> [What this task involves] What are the lines, copied exactly, from the one containing "Where is colon in this image?" through the last line of the records below, both included?

+ + + + +

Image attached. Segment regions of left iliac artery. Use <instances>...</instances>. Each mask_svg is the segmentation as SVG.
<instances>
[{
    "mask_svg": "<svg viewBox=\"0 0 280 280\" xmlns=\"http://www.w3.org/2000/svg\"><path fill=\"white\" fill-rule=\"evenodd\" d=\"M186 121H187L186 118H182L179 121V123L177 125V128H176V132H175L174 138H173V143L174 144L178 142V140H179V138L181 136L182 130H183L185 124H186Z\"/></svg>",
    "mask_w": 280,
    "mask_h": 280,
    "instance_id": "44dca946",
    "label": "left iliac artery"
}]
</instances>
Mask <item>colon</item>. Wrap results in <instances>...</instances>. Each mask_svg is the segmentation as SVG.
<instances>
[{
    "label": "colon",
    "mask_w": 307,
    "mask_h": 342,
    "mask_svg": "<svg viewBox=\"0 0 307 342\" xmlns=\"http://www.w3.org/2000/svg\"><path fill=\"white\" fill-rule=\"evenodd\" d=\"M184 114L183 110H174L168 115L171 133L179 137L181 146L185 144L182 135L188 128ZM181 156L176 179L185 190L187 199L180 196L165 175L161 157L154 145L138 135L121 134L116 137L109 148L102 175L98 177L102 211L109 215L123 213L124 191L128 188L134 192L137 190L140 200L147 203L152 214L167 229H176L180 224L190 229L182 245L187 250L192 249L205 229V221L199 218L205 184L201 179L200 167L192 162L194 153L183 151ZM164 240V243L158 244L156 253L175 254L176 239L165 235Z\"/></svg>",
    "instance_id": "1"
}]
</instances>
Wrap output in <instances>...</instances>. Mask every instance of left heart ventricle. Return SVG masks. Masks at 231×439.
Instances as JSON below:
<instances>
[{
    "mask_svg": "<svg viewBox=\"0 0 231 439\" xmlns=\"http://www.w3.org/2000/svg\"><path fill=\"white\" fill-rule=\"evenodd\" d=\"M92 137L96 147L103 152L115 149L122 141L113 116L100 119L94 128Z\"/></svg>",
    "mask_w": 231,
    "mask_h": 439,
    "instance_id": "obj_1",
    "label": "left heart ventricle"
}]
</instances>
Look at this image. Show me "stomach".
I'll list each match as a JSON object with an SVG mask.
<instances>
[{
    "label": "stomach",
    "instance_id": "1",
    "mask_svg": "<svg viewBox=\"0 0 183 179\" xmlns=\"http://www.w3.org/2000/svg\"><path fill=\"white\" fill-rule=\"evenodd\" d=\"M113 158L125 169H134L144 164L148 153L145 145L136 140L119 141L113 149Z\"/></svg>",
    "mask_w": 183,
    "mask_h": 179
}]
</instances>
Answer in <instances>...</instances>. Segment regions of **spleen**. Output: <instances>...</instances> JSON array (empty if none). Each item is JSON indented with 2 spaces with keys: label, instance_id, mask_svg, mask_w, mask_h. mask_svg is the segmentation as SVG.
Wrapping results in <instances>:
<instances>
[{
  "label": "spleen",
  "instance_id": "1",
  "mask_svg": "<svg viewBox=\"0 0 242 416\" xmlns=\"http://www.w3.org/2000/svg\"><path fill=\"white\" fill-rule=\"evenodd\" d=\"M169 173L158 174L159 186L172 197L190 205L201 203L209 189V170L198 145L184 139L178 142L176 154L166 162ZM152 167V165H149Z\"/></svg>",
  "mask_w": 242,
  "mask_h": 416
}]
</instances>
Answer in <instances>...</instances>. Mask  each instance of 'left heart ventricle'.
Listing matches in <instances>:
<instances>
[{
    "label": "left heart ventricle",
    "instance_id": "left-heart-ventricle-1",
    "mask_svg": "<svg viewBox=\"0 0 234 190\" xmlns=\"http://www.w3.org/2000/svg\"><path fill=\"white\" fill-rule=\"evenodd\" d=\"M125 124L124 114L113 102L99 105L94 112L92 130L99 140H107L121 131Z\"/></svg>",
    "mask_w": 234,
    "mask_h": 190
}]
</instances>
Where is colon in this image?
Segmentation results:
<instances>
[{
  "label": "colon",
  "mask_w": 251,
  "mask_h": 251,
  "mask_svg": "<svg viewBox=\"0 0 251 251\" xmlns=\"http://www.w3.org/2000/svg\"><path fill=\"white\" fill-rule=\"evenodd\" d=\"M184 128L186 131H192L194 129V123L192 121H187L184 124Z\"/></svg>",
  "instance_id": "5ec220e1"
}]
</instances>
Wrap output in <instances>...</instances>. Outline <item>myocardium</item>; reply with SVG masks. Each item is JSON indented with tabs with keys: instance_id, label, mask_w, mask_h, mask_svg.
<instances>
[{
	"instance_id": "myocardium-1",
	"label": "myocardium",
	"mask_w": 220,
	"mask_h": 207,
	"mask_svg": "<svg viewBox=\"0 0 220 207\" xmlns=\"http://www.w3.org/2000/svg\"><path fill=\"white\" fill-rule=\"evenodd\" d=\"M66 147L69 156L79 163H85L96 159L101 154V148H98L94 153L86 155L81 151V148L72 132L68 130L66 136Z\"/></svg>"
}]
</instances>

+ + + + +

> [Exercise response]
Where is colon in this image?
Segmentation results:
<instances>
[{
  "label": "colon",
  "mask_w": 251,
  "mask_h": 251,
  "mask_svg": "<svg viewBox=\"0 0 251 251\" xmlns=\"http://www.w3.org/2000/svg\"><path fill=\"white\" fill-rule=\"evenodd\" d=\"M184 128L186 131H192L194 129V123L192 121H187L184 124Z\"/></svg>",
  "instance_id": "5ec220e1"
}]
</instances>
Wrap output in <instances>...</instances>. Outline <item>myocardium</item>; reply with SVG masks. Each item is JSON indented with tabs with keys: instance_id, label, mask_w, mask_h, mask_svg.
<instances>
[{
	"instance_id": "myocardium-1",
	"label": "myocardium",
	"mask_w": 220,
	"mask_h": 207,
	"mask_svg": "<svg viewBox=\"0 0 220 207\" xmlns=\"http://www.w3.org/2000/svg\"><path fill=\"white\" fill-rule=\"evenodd\" d=\"M66 147L69 156L79 163H85L96 159L101 154V148H98L94 153L86 155L81 151V148L72 132L68 130L66 136Z\"/></svg>"
}]
</instances>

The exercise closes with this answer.